**PROBLEM TO WORK ON**: Look below for the line with "tortillas and freeze for up to 3 months." and the line with "March 31, 2010 at 12:38 am". Copy exactly those two lines and every line between, but not the pictures.

Transcribed page contents
=== Begin Enclosure ===

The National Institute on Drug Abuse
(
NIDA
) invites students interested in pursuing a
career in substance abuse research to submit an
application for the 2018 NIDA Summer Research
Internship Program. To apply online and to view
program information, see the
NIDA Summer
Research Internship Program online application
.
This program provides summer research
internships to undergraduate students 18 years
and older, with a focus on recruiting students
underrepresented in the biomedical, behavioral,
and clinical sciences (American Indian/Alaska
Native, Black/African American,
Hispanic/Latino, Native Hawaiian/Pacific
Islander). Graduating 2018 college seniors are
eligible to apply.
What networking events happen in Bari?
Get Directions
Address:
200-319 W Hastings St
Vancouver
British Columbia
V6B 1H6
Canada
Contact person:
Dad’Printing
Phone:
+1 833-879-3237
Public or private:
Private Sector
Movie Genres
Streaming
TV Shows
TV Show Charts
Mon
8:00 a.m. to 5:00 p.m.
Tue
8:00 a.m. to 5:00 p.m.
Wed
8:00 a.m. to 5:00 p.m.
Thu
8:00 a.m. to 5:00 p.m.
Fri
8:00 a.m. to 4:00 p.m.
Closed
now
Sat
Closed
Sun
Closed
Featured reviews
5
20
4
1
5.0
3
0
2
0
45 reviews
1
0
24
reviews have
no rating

=== End Enclosure ===
=== Begin Enclosure ===

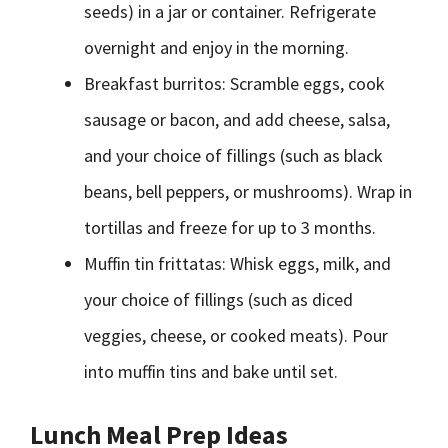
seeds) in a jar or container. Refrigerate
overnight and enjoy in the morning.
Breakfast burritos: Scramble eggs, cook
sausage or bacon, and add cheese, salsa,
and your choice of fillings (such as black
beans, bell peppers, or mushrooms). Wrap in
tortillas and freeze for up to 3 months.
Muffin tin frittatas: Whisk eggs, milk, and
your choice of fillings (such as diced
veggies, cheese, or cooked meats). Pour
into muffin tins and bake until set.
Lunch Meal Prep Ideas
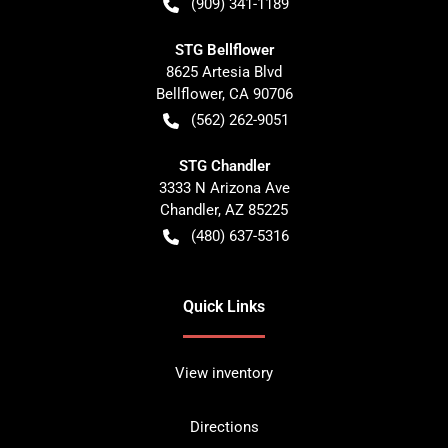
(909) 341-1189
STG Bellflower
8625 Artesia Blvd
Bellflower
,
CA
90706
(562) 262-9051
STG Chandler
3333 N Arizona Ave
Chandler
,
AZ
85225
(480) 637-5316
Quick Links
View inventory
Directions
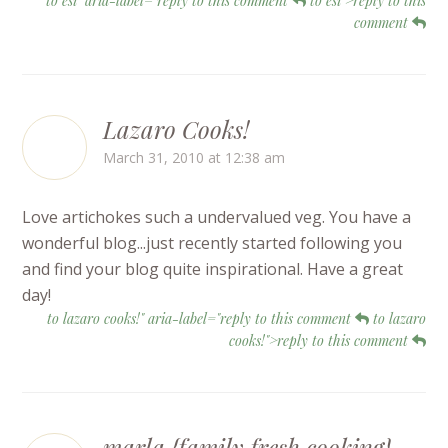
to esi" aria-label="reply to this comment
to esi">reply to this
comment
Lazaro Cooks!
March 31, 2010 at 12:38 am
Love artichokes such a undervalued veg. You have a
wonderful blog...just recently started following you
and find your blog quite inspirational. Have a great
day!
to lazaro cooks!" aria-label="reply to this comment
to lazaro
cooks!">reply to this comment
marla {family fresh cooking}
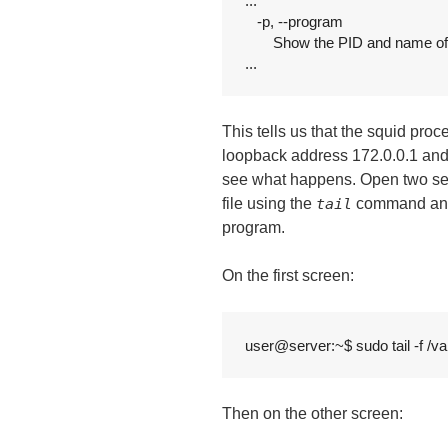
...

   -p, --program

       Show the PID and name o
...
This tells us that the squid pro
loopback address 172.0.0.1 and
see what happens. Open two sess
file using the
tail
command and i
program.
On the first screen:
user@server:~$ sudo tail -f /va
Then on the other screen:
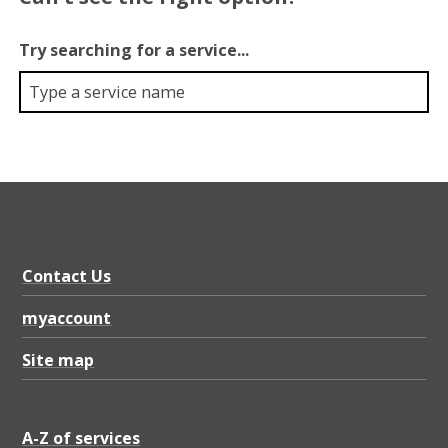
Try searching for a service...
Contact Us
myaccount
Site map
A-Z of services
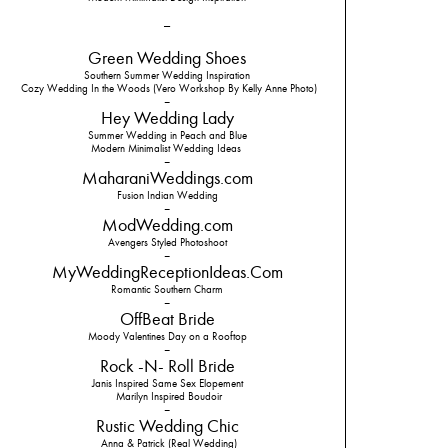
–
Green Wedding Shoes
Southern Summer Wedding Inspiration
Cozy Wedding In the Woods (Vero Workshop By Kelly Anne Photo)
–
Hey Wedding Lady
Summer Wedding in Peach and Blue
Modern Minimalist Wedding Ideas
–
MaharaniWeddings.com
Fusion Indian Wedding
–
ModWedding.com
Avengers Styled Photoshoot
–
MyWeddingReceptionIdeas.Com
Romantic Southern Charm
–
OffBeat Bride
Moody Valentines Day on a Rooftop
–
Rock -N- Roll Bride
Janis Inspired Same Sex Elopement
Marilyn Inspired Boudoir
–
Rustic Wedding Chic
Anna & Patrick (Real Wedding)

=== End Enclosure ===

**EXERCISE RESULT**:
tortillas and freeze for up to 3 months.
Muffin tin frittatas: Whisk eggs, milk, and
your choice of fillings (such as diced
veggies, cheese, or cooked meats). Pour
into muffin tins and bake until set.
Lunch Meal Prep Ideas
(909) 341-1189
STG Bellflower
8625 Artesia Blvd
Bellflower
,
CA
90706
(562) 262-9051
STG Chandler
3333 N Arizona Ave
Chandler
,
AZ
85225
(480) 637-5316
Quick Links
View inventory
Directions
to esi" aria-label="reply to this comment
to esi">reply to this
comment
Lazaro Cooks!
March 31, 2010 at 12:38 am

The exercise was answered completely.